Paz Yakov, Katz Adriana, Pick Uri
Department of Biological Chemistry, The Weizmann Institute of Science, Rehovot 76100, Israel.
J Biol Chem. 2007 Mar 23;282(12):8658-66. doi: 10.1074/jbc.M609756200. Epub 2007 Jan 16.
The halotolerant alga Dunaliella salina is unique among plants in that it utilizes a transferrin (TTf) to mediate iron acquisition (Fisher, M., Zamir, A., and Pick, U. (1998) J. Biol. Chem. 273, 17553-17558). Two new proteins that are induced by iron deprivation were identified in plasma membranes of D. salina as follows: a multicopper ferroxidase termed D-Fox and an internally duplicated glycoprotein (p130B). D-Fox and p130B are accessible to glycolytic, proteolytic, and biotin surface tagging treatments, suggesting that they are surface-exposed glycoproteins. Induction of D-Fox was also manifested by ferroxidase activity in plasma membrane preparations. These results are puzzling because ferroxidases in yeast and in Chlamydomonas reinhardtii function in redox-mediated iron uptake, a mechanism that is not known to operate in D. salina. Two lines of evidence suggest that D-Fox and p130B interact with D. salina triplicated transferrin (TTf). First, chemical cross-linking combined with mass spectroscopy analysis showed that D-Fox and p130B associate with TTf and with another plasma membrane transferrin. Second, detergent-solubilized D-Fox and p130B comigrated on blue native gels with plasma membrane transferrins. 59Fe autoradiography indicated that this complex binds Fe3+ ions. Also, the induction of D-Fox and p130B is kinetically correlated with enhanced iron binding and uptake activities. These results suggest that D-Fox and p130B associate with plasma membrane transferrins forming a complex that enhances iron binding and iron uptake. We propose that the function of D-Fox in D. salina has been modified during evolution from redox-mediated to transferrin-mediated iron uptake, following a gene transfer event of transferrins from an ancestral animal cell.

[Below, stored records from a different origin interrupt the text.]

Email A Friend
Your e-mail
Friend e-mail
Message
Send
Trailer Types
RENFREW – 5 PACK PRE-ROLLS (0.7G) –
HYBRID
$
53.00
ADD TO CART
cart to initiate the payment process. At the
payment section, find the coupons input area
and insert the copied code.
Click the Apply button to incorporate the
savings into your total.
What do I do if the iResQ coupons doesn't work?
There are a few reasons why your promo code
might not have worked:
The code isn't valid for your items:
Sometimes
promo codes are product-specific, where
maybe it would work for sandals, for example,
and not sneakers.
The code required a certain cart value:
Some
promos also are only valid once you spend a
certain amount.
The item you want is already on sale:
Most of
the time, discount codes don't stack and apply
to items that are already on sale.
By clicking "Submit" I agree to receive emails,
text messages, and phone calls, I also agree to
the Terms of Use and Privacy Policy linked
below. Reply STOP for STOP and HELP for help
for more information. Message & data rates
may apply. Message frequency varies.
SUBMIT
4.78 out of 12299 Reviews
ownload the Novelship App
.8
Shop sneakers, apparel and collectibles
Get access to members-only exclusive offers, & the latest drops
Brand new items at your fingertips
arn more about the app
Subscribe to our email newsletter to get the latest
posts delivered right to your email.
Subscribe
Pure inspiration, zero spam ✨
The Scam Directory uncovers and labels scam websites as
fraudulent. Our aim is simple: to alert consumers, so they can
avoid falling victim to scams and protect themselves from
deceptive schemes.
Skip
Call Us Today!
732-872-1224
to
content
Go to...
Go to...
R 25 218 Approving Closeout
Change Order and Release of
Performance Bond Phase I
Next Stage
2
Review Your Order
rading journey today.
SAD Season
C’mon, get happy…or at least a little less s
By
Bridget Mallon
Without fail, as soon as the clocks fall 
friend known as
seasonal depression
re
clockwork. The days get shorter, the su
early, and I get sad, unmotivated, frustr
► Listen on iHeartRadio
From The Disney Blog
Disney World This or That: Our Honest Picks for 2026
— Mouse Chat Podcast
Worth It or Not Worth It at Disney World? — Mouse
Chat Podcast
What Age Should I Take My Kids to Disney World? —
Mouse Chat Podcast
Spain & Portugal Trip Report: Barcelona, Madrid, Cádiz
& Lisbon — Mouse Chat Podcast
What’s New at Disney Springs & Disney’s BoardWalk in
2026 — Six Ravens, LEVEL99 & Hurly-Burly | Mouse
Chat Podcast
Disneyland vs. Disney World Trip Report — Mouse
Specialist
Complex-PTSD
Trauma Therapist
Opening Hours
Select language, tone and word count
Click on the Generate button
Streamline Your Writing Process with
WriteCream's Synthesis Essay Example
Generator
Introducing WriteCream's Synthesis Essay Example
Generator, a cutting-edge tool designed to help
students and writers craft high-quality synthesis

嗜盐藻类杜氏盐藻在植物中独具特色,它利用一种转铁蛋白(TTf)来介导铁的摄取(Fisher, M., Zamir, A., and Pick, U. (1998) J. Biol. Chem. 273, 17553 - 17558)。在杜氏盐藻的质膜中鉴定出两种因缺铁而被诱导产生的新蛋白质:一种称为D - Fox的多铜铁氧化酶和一种内部重复的糖蛋白(p130B)。D - Fox和p130B可被糖酵解、蛋白水解和生物素表面标记处理所作用,这表明它们是表面暴露的糖蛋白。质膜制剂中的铁氧化酶活性也体现了D - Fox的诱导情况。这些结果令人困惑,因为酵母和莱茵衣藻中的铁氧化酶在氧化还原介导的铁摄取中起作用,而这种机制在杜氏盐藻中并不为人所知。有两条证据表明D - Fox和p130B与杜氏盐藻的三聚体转铁蛋白(TTf)相互作用。首先,化学交联结合质谱分析表明D - Fox和p130B与TTf以及另一种质膜转铁蛋白相关联。其次,去污剂溶解的D - Fox和p130B在蓝色非变性凝胶上与质膜转铁蛋白一起迁移。59Fe放射自显影表明这种复合物结合Fe3 +离子。此外,D - Fox和p130B的诱导在动力学上与增强的铁结合和摄取活性相关。这些结果表明D - Fox和p130B与质膜转铁蛋白结合形成一种复合物,该复合物增强了铁的结合和摄取。我们推测,在转铁蛋白从祖先动物细胞发生基因转移事件后,杜氏盐藻中D - Fox的功能在从氧化还原介导的铁摄取进化到转铁蛋白介导的铁摄取的过程中发生了改变。